As for not stepping on other gravel event’s toes? “Every date that we looked at, there was a conflict, every one,” Cummins said. That meant DK was going to step on somebody’s toes, but who? Cummins’ order of priority was straightforward. Their goal was to stay away from events with a national draw, then look to stay away from regional and local events.
It turned out there was indeed a gravel ride already scheduled for September 12 in Marrysville, Kansas called The Pony Express 120 Gravel Dash. The ride, which happens to be about 120 miles north of Emporia, is tiny in comparison but still, Cummins didn’t want to strongarm anyone. The team contacted the Pony Express race promoter, Mark Hoffman, a five-time DK finisher himself, looking for possible ways to collaborate on a win-win solution for both events. Cummins stressed that it was Hoffman who immediately offered to move his event, (to October 17) which has been held on the second weekend in September for seven years. “We’re a lot smaller so we can be flexible,” Hoffman said of the change.

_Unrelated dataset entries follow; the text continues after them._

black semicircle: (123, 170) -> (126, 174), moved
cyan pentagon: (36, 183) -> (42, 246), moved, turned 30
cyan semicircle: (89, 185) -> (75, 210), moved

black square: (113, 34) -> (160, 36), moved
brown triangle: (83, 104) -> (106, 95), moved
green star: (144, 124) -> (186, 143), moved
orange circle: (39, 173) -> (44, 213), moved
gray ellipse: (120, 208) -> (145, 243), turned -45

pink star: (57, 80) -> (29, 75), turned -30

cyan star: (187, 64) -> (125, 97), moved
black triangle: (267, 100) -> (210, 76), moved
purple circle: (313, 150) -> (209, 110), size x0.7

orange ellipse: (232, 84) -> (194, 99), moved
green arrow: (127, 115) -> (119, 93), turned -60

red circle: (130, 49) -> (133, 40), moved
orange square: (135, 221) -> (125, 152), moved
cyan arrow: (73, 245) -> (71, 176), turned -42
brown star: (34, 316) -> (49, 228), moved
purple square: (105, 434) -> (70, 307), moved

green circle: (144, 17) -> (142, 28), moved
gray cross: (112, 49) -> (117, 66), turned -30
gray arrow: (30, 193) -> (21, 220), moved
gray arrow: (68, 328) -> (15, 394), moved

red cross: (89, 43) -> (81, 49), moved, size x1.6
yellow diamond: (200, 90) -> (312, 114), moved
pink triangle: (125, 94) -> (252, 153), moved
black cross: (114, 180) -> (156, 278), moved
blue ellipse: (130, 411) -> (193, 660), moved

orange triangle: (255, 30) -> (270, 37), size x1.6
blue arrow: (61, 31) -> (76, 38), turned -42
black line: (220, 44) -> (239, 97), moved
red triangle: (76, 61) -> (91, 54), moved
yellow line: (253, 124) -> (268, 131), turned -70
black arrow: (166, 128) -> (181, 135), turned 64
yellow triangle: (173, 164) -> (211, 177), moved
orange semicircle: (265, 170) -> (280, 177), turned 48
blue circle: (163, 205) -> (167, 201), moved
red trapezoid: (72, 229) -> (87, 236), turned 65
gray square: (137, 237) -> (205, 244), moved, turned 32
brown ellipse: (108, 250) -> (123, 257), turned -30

Dirty Kanza, on the other hand, is not small. Cummins still shakes his head when he thinks about the size of his event. “We have more volunteers assigned to moving trash than the number of volunteers it took to run the entire event five years ago.”

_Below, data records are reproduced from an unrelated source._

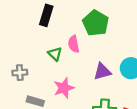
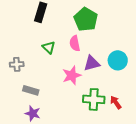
pink semicircle: (74, 44) -> (75, 43), moved
pink star: (64, 88) -> (72, 75), moved

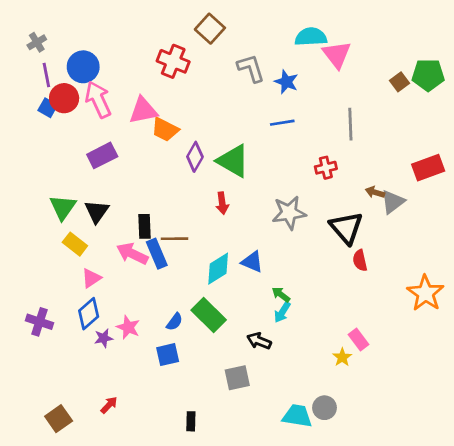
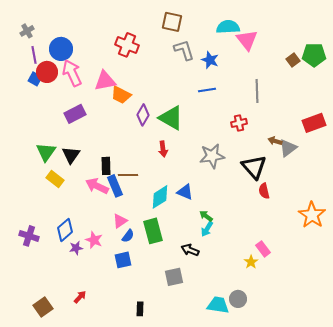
brown square: (210, 29) -> (172, 22), moved, turned -30
pink triangle: (91, 278) -> (120, 221), moved
green rectangle: (209, 315) -> (153, 231), turned 30

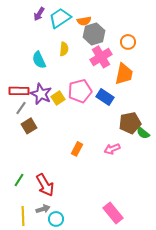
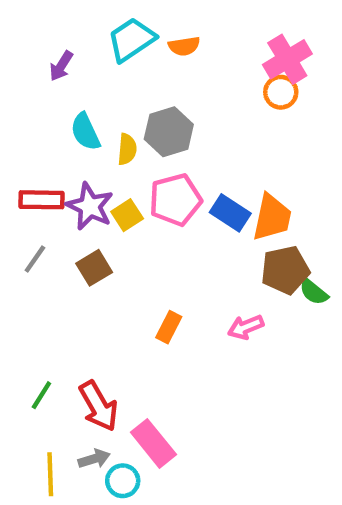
purple arrow: (39, 14) -> (61, 66), moved
gray hexagon: (94, 34) -> (169, 132), moved
yellow semicircle: (64, 49) -> (127, 149), moved
pink cross: (101, 57) -> (287, 59), moved
orange trapezoid: (124, 74) -> (272, 217), moved
gray line: (21, 108) -> (35, 259), moved
brown square: (29, 126) -> (94, 268), moved
pink rectangle: (113, 213) -> (153, 443), moved

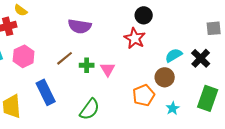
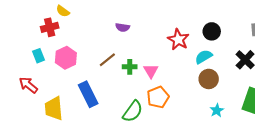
black circle: (144, 15) -> (212, 31), moved
purple semicircle: (80, 26) -> (123, 27), size x0.6
cyan semicircle: (174, 55) -> (204, 57), moved
orange pentagon: (144, 95) -> (158, 97), moved

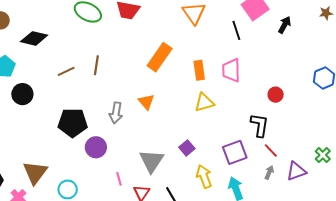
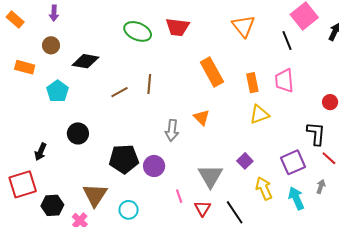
orange rectangle: (160, 57) -> (212, 72), turned -60
black circle: (22, 94) -> (78, 133), moved
black pentagon: (73, 123) -> (124, 159), moved
gray arrow: (269, 172) -> (321, 186), moved

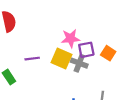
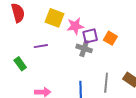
yellow square: (62, 58) -> (54, 18), moved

Lower temps and less wind = good news for you and me, bad news for Mr Strickland.
Those of us interested in how DK’s date change will affect race dynamics, should look to the weather. Speaking to Pony Express’ Hoffman, he described September as an ideal time of year for riding in Kansas, with mid-day temperatures in the low 70’s and chilly mornings in the 40’s for race start.
That alone will be a huge difference-maker from last year’s sweltering, triple-digit heat. The other most notable factor is the wind. Last year, Colin Strickland used a breezy day to his advantage attacking near the end of the headwind section and banking on a strong tailwind that helped him to victory. Hoffman said compared to the spring, fall is generally a lot more calm in terms of wind. Not great news for Strickland, who not only handles heat well, but thrives in it. The opposite also seems to be true for his ability in cold conditions. Strickland mentioned cold temps negatively affecting his performance at both this year’s Mid-South and last year’s Oregon Trail. When asked about the change of date, Colin downplayed the significance of weather change. “The strong adapt, the stressors of the race will be there,” he told CyclingTips. “Whatever’s there, we will find a way to test each other and make it exciting. People will crack. No matter what.”
What does the date change mean for mere mortals?
According to a release from Lifetime, there are a few options. Participants can keep their current entry and participate in the rescheduled event in September, defer their current entry to the 2021 event with a waived deferral fee, or receive a refund for their 2020 entry. May 15 is the cut-off date for current participants to decide what they want to do with their entry.
Our fingers are crossed for all gravel’s promoters, sponsors, and not least participants, that the 2020 alternative racing season is merely pushed back rather than canceled altogether. While not knowing the new date will surely work, Cummins is as optimistic as he can be given the current situation. “I look forward to welcoming everyone back to Emporia hopefully in September and having an amazing family reunion,” he said. “We’re doing everything we can today to help flatten the curve and get through this as quickly as possible.”